GRI pioneered and developed a comprehensive Sustainability Reporting Framework used widely around the world. The Framework enables organizations, both private and public, to measure and report their economic, environmental, social, and governance performance – the four pillars of sustainability.

The Global Reporting Initiative (GRI) is a non-profit organization that promotes economic, environmental, and social sustainability. GRI pioneered and developed a comprehensive Sustainability Reporting Framework used widely around the world.  The Framework enables organizations, both private and public, to measure and report their economic, environmental, social, and governance performance – the four pillars of sustainability.  The Framework includes reporting guidelines, sector guidelines, and other resources.

The GRI launched the first version of the Guidelines (G1) in 2000 and the most recent Guidelines (G4)1 in May 2013. The goal of G4 is to “…encourage more focused sustainability reporting by concentrating on an organization’s material impacts, risks, and opportunities across the whole of its value chain.”2

What is different about G4?  G4 recalibrated the previous reporting guidelines to focus on content (materiality) rather than quantity (scope).  G4 directs organizations to populate their reports with what really matters, rather than “…reporting on everything the company monitors.”  Through the following principle changes, G4 intends to increase organizations’ level and ease of participation:3 

  • Reporting levels: instead of reporting levels, G4 is now based on an “in accordance” system with two tracks—Core and Comprehensive.  If a company does not have all of the data available to be “in accordance,” it must disclose omissions using Guidelines in G4.  If a report uses G4 as a “guide” but does not adhere to all the principles and components, it must be identified as not “in accordance.”
  • Materiality: where issues are deemed material, the G4 report must disclose on those issues.  If these issues cannot be measured and/or tracked the report must acknowledge the relevance and identify limitations in data availability.4
  • Disclosures on management approach (DMAs): DMAs are now more focused on what is referred to as the “Aspect” level—for example, energy use; companies must disclose how they manage each Aspect separately.  G4 provides the following guidance re DMAs:  organizations must explain 1) why an Aspect is material and what impacts make it material; 2) how it manages impacts; and 3) what mechanisms are in place to evaluate the management approach.
  • Sector supplements: GRI will develop specific reporting guidelines by industry, starting with financial services and mining and metals.
  • External assurance:  G4 allows for external (third party) assurance to be conducted by different organizations for different impact areas.

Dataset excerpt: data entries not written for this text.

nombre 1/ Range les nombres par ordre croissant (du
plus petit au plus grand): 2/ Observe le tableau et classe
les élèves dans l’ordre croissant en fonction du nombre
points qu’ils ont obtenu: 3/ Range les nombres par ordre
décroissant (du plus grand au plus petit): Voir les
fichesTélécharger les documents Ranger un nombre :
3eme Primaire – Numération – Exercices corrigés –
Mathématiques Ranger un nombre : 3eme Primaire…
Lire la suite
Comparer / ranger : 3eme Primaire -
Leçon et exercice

Greenhouse gas (GHG) components now align with GHG Protocol
The GHG Emissions Working Group of G4 proposed a number of changes covering disclosures under the Aspects of Energy and Emissions (formerly Emissions, Effluents, and Waste).  The proposed G4 revisions intend to support reporting and alignment with the GHG Protocoland ISO 14064:6 

  • The proposed GHG Emissions Indicators are fully aligned with the GHG Protocol's grouping of emissions into three subsets (Scopes 1, 2, and 3), as well as the ISO 14064 grouping.
  • The revisions modified Energy Indicators to align with the GHG Emissions Indicators for more streamlined reporting.  In addition, the revisions added Intensity Indicators for both energy and GHG emissions.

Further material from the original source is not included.